▸ **EXERCISE**
Drop the pictures; give again exactly the lines from the one holding "Бугульма До 249.06 км." through the end of the data.

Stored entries

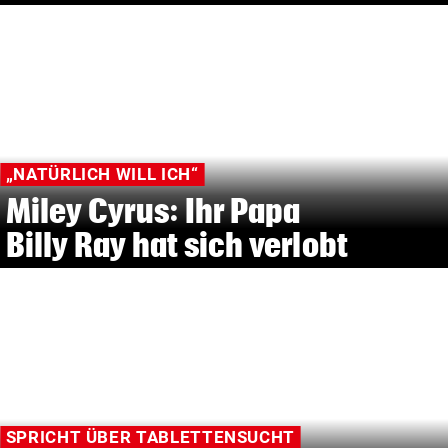
„NATÜRLICH WILL ICH“
Miley Cyrus: Ihr Papa
Billy Ray hat sich verlobt
SPRICHT ÜBER TABLETTENSUCHT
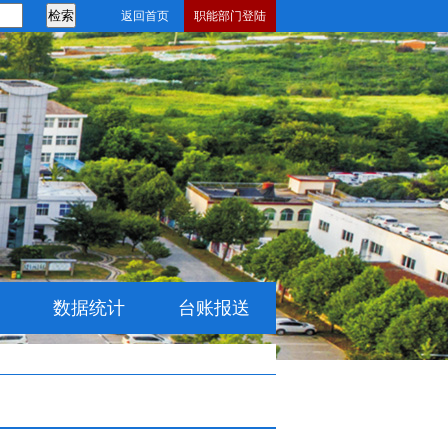
返回首页
职能部门登陆
数据统计
台账报送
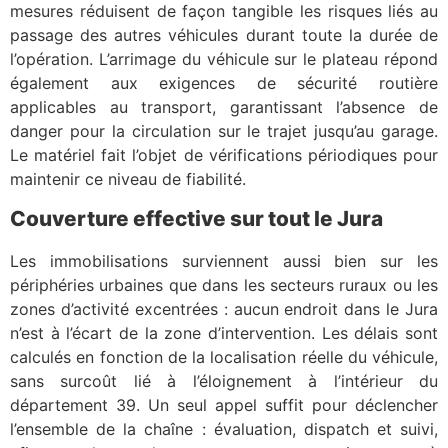
mesures réduisent de façon tangible les risques liés au
passage des autres véhicules durant toute la durée de
l’opération. L’arrimage du véhicule sur le plateau répond
également aux exigences de sécurité routière
applicables au transport, garantissant l’absence de
danger pour la circulation sur le trajet jusqu’au garage.
Le matériel fait l’objet de vérifications périodiques pour
maintenir ce niveau de fiabilité.
Couverture effective sur tout le Jura
Les immobilisations surviennent aussi bien sur les
périphéries urbaines que dans les secteurs ruraux ou les
zones d’activité excentrées : aucun endroit dans le Jura
n’est à l’écart de la zone d’intervention. Les délais sont
calculés en fonction de la localisation réelle du véhicule,
sans surcoût lié à l’éloignement à l’intérieur du
département 39. Un seul appel suffit pour déclencher
l’ensemble de la chaîne : évaluation, dispatch et suivi,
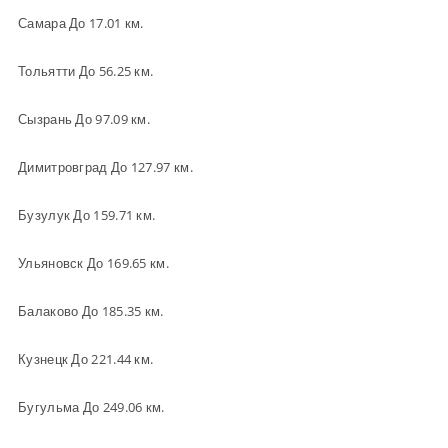
Самара До 17.01 км.
Тольятти До 56.25 км.
Сызрань До 97.09 км.
Димитровград До 127.97 км.
Бузулук До 159.71 км.
Ульяновск До 169.65 км.
Балаково До 185.35 км.
Кузнецк До 221.44 км.
Бугульма До 249.06 км.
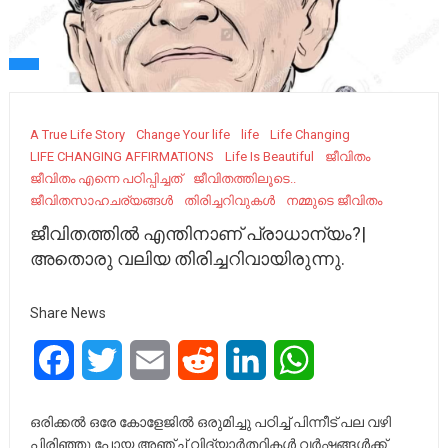
A True Life Story
Change Your life
life
Life Changing
LIFE CHANGING AFFIRMATIONS
Life Is Beautiful
ജീവിതം
ജീവിതം എന്നെ പഠിപ്പിച്ചത്
ജീവിതത്തിലൂടെ..
ജീവിതസാഹചര്യങ്ങൾ
തിരിച്ചറിവുകൾ
നമ്മുടെ ജീവിതം
ജീവിതത്തിൽ എന്തിനാണ്‌ പ്രാധാന്യം?|
അതൊരു വലിയ തിരിച്ചറിവായിരുന്നു.
Share News
Facebook
Twitter
Email
Reddit
LinkedIn
WhatsApp
ഒരിക്കൽ ഒരേ കോളേജിൽ ഒരുമിച്ചു പഠിച്ച്‌ പിന്നീട്‌ പല വഴി
പിരിഞ്ഞു പോയ അഞ്ച്‌ വിദ്യാർത്ഥികൾ വർഷങ്ങൾക്ക്‌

▸ **SOLVED EXERCISE**
Бугульма До 249.06 км.
A True Life Story
Change Your life
life
Life Changing
LIFE CHANGING AFFIRMATIONS
Life Is Beautiful
ജീവിതം
ജീവിതം എന്നെ പഠിപ്പിച്ചത്
ജീവിതത്തിലൂടെ..
ജീവിതസാഹചര്യങ്ങൾ
തിരിച്ചറിവുകൾ
നമ്മുടെ ജീവിതം
ജീവിതത്തിൽ എന്തിനാണ്‌ പ്രാധാന്യം?|
അതൊരു വലിയ തിരിച്ചറിവായിരുന്നു.
Share News
Facebook
Twitter
Email
Reddit
LinkedIn
WhatsApp
ഒരിക്കൽ ഒരേ കോളേജിൽ ഒരുമിച്ചു പഠിച്ച്‌ പിന്നീട്‌ പല വഴി
പിരിഞ്ഞു പോയ അഞ്ച്‌ വിദ്യാർത്ഥികൾ വർഷങ്ങൾക്ക്‌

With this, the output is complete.